How to Date a Ghost
You walk into the coffee shop, searching intently for the person who matches the emailed description. In the corner, a person sits at a table looking around, fiddling with a bag of sugar. You make eye contact, fashion your facial muscles into a half smile and raise your eyebrows enquiringly. The person nods. You walk over, shake hands, look into their eyes again and ask yourself: is there chemistry? Is this someone I can spend time with, someone who will trust me, someone I can understand? Can we create something together?
No, not a first date but a first meeting between ghostwriter and potential client.
If the initial impression is positive, the next twenty minutes can either seal the deal or nudge one of you to walk away: no hard feelings; it’s not you, it’s me; good luck in the future.
The questions they ask reveal what’s uppermost in their minds. If the client’s focus is ‘How quickly can we get it in the shops?’ or, ‘Can you make it a bestseller?’ my interest starts to waver. Here is someone who likes the idea of having their name on the front of a book rather than someone who is interested in what ends up between the covers; someone who wants to ‘have done a book’ rather than someone interested in telling their story in the way that will appeal to its broadest audience. They want the whole ‘project’ to be over and ticked off their ‘To-Do’ list. These clients can be flaky, badly prepared and impatient.
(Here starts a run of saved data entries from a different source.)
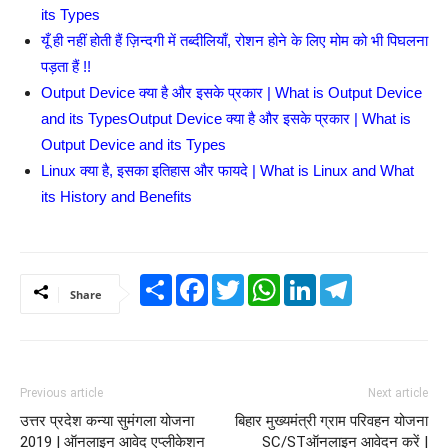
its Types
यूँ ही नहीं होती हैं ज़िन्दगी में तब्दीलियाँ, रोशन होने के लिए मोम को भी पिघलना
पड़ता हैं !!
Output Device क्या है और इसके प्रकार | What is Output Device
and its TypesOutput Device क्या है और इसके प्रकार | What is
Output Device and its Types
Linux क्या है, इसका इतिहास और फायदे | What is Linux and What
its History and Benefits
Share
Facebook
Twitter
WhatsApp
LinkedIn
Telegram
Share
Previous article
Next article
उत्तर प्रदेश कन्या सुमंगला योजना
बिहार मुख्यमंत्री ग्राम परिवहन योजना
2019 | ऑनलाइन आवेद एप्लीकेशन
SC/STऑनलाइन आवेदन करें |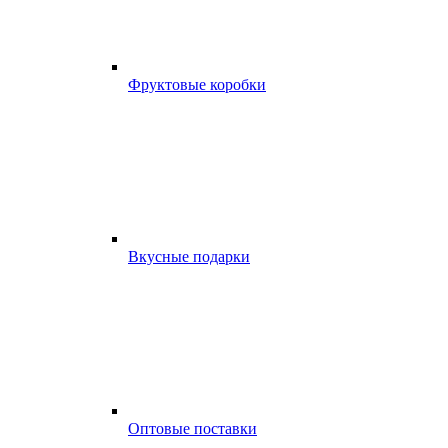
Фруктовые коробки
Вкусные подарки
Оптовые поставки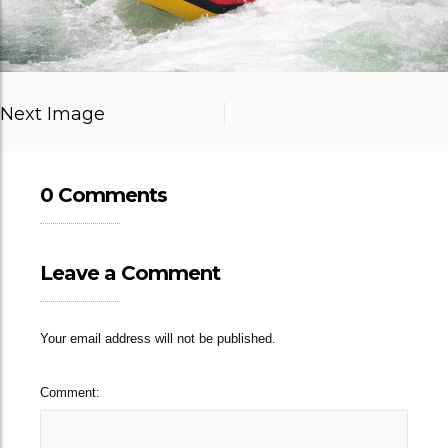
Next Image
0 Comments
Leave a Comment
Your email address will not be published.
Comment: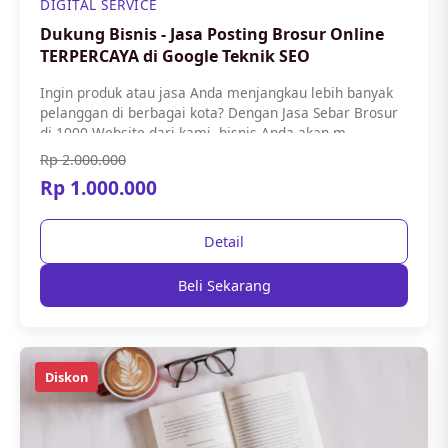
DIGITAL SERVICE
Dukung Bisnis - Jasa Posting Brosur Online
TERPERCAYA di Google Teknik SEO
Ingin produk atau jasa Anda menjangkau lebih banyak
pelanggan di berbagai kota? Dengan Jasa Sebar Brosur
di 1000 Website dari kami, bisnis Anda akan m...
Rp 2.000.000
Rp 1.000.000
Detail
Beli Sekarang
Diskon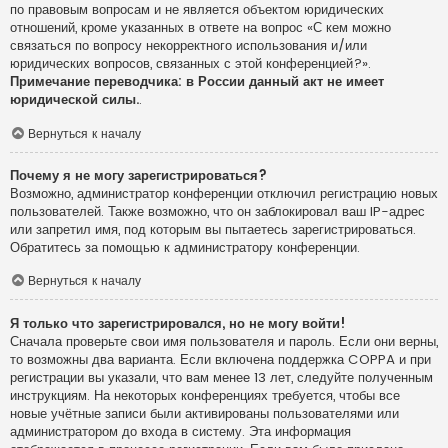
по правовым вопросам и не является объектом юридических
отношений, кроме указанных в ответе на вопрос «С кем можно
связаться по вопросу некорректного использования и/или
юридических вопросов, связанных с этой конференцией?».
Примечание переводчика: в России данный акт не имеет
юридической силы.
.
Вернуться к началу
Почему я не могу зарегистрироваться?
Возможно, администратор конференции отключил регистрацию новых
пользователей. Также возможно, что он заблокировал ваш IP-адрес
или запретил имя, под которым вы пытаетесь зарегистрироваться.
Обратитесь за помощью к администратору конференции.
Вернуться к началу
Я только что зарегистрировался, но не могу войти!
Сначала проверьте свои имя пользователя и пароль. Если они верны,
то возможны два варианта. Если включена поддержка COPPA и при
регистрации вы указали, что вам менее 13 лет, следуйте полученным
инструкциям. На некоторых конференциях требуется, чтобы все
новые учётные записи были активированы пользователями или
администратором до входа в систему. Эта информация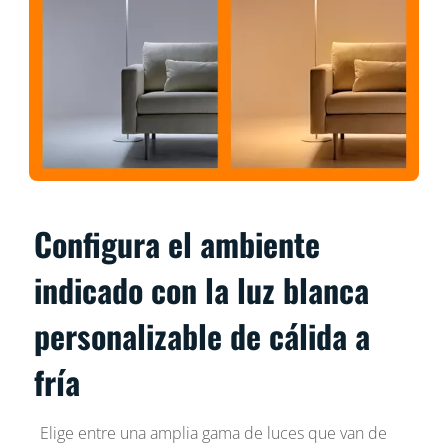
Configura el ambiente
indicado con la luz blanca
personalizable de cálida a
fría
Elige entre una amplia gama de luces que van de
Many years ago, I spent six months with just such a client who was very difficult to pin down and at the end of every tortuously arranged interview, asked, ‘Is that enough?’
On the other hand, if a client talks about what they want to say, about ideas and experiences, or about what they’ve enjoyed reading recently and describes how they like to work, then I start to feel that there really might be something in this; that the initial chemistry could lead to a book that could work, and that we might enjoy working on together.
In the end, a ghost-written book is a collaboration: each side of the partnership has to be in it to produce a book that gets the story to readers in the most interesting, effective and commercial way.
But without that commitment, there probably shouldn’t be a second date.